(Transcribed page contents)

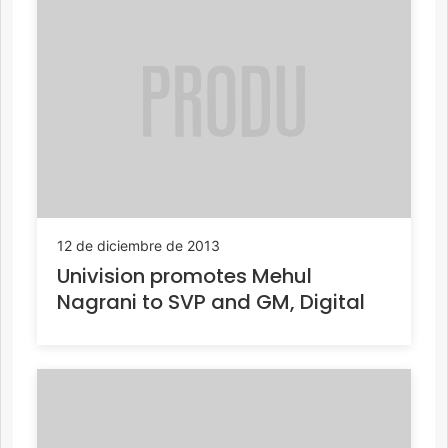
12 de diciembre de 2013
Univision promotes Mehul
Nagrani to SVP and GM, Digital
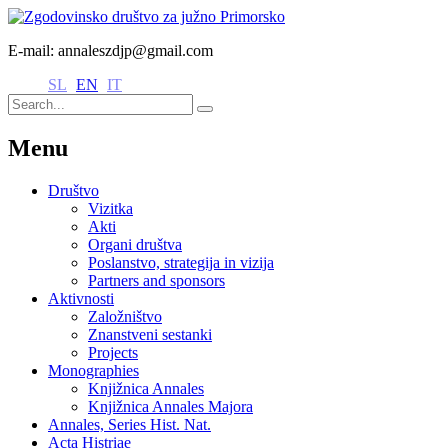
E-mail: annaleszdjp@gmail.com
SL
EN
IT
Menu
Društvo
Vizitka
Akti
Organi društva
Poslanstvo, strategija in vizija
Partners and sponsors
Aktivnosti
Založništvo
Znanstveni sestanki
Projects
Monographies
Knjižnica Annales
Knjižnica Annales Majora
Annales, Series Hist. Nat.
Acta Histriae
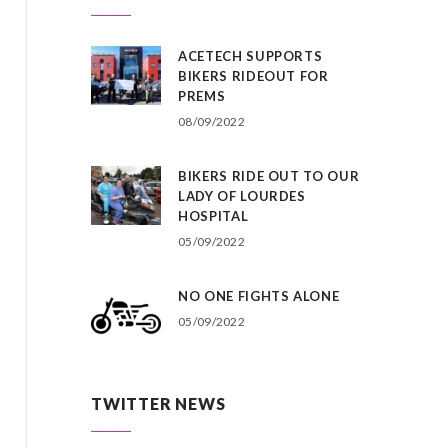
ACETECH SUPPORTS
BIKERS RIDEOUT FOR
PREMS
08/09/2022
BIKERS RIDE OUT TO OUR
LADY OF LOURDES
HOSPITAL
05/09/2022
NO ONE FIGHTS ALONE
05/09/2022
TWITTER NEWS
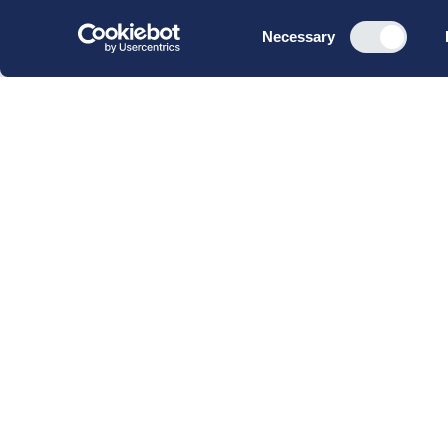
Consent
Necessary
Selection
CBS Executive Fonden
CVR 16 72 05 93
EAN 5790 00 22 88 463
Raavarebygningen
Porcelænshaven 22
2000 Frederiksberg
Copenhagen, Denmark
© 2023 CBS Executive | All Rights Reserved.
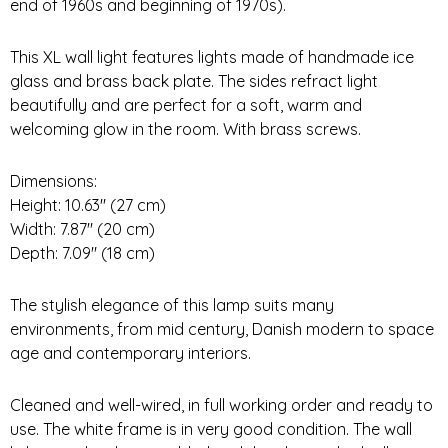
end of 1960s and beginning of 1970s).
This XL wall light features lights made of handmade ice
glass and brass back plate. The sides refract light
beautifully and are perfect for a soft, warm and
welcoming glow in the room. With brass screws.
Dimensions:
Height: 10.63″ (27 cm)
Width: 7.87″ (20 cm)
Depth: 7.09″ (18 cm)
The stylish elegance of this lamp suits many
environments, from mid century, Danish modern to space
age and contemporary interiors.
Cleaned and well-wired, in full working order and ready to
use. The white frame is in very good condition. The wall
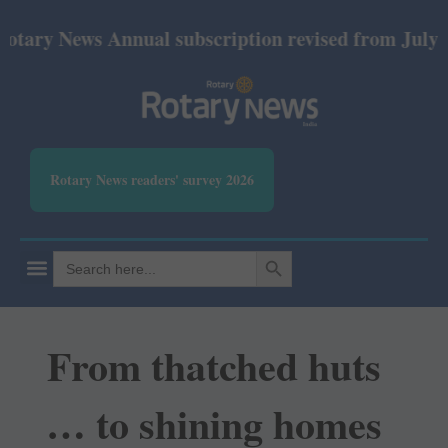
News Annual subscription revised from July 2026: Pr
Rotary News readers' survey 2026
SEARCH BUTTON
Search
for:
From thatched huts
… to shining homes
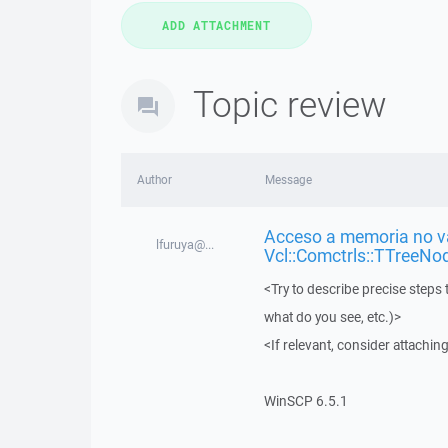
Topic review
Author
Message
Acceso a memoria no vá
lfuruya@...
Vcl::Comctrls::TTreeNo
<Try to describe precise steps 
what do you see, etc.)>
<If relevant, consider attaching
WinSCP 6.5.1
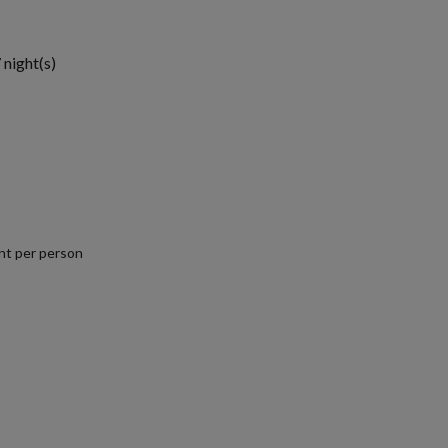
 night(s)
nt per person
.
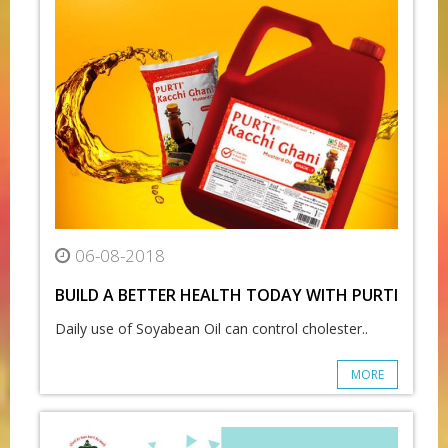
06-08-2018
BUILD A BETTER HEALTH TODAY WITH PURTI
Daily use of Soyabean Oil can control cholester..
MORE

**WORK ITEM:**
Say how many lines in the records hold the string "brass", please, and add no other words.

**ANSWER BELOW:**
2